Antitumor activity of anti-human PD-1 antibody pembrolizumab analog (in-house) in lung adenocarcinoma cell line HCC827 CDX model established with huPBMC-B-NDG hIL15, FcγR KO mice. HCC-827 cells (1.5×10⁷) were subcutaneously inoculated into B-NDG hIL15, FcγR KO mice. Mice were grouped when the tumor volume reached approximately 150 mm³, at which time they were intravenously engrafted human PBMCs (5×10⁶) and treated intraperitoneally with pembrolizumab analog with doses and schedule indicated in panel (female, 7-week-old, n=6). The results showed that pembrolizumab analog could effectively inhibit tumor growth in lung cancer CDX model established with huPBMC-B-NDG hIL15, FcγR KO mice. Values are expressed as mean ± SEM.

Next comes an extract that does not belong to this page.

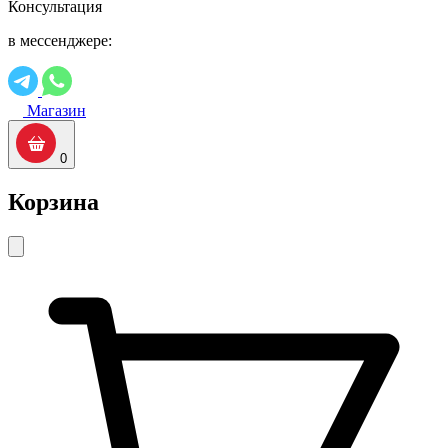
Консультация
в мессенджере:
Магазин
0
Корзина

Antitumor activity of anti-human PD-1 antibody pembrolizumab analog (in-house) in non-small cell lung cancer cell line NCI-H1975 CDX model established with huPBMC-B-NDG hIL15, FcγR KO mice. NCI-H1975 cells (6×10⁶) were subcutaneously inoculated into B-NDG hIL15, FcγR KO mice. Mice were grouped when the tumor volume reached approximately 100-150 mm³, at which time they were intravenously engrafted human PBMCs (5×10⁶) and treated intraperitoneally with pembrolizumab analog with doses and schedule indicated in panel (female, 7-week-old, n=6). The results showed that pembrolizumab analog could effectively inhibit tumor growth in a dose-dependent manner in the lung cancer CDX model established with huPBMC-B-NDG hIL15, FcγR KO mice. Values are expressed as mean ± SEM.

Antitumor activity of anti-human PD-1 antibody pembrolizumab analog (in-house) in breast cancer cell line MDA-MB-231 CDX model established with huPBMC-B-NDG hIL15, FcγR KO mice. Human PBMCs (5×10⁶) were intravenously engrafted into B-NDG hIL15, FcγR KO mice. On the same day, MDA-MB-231 cells (1×10⁷) were subcutaneously inoculated into B-NDG hIL15, FcγR KO mice. Mice were grouped when the tumor volume reached approximately 100-150 mm³, at which time they were treated intraperitoneally with pembrolizumab analog with doses and schedule indicated in panel (female, 7-week-old, n=6). The results showed that pembrolizumab analog could effectively inhibit tumor growth in the breast cancer CDX model established with huPBMC-B-NDG hIL15, FcγR KO mice. Values are expressed as mean ± SEM.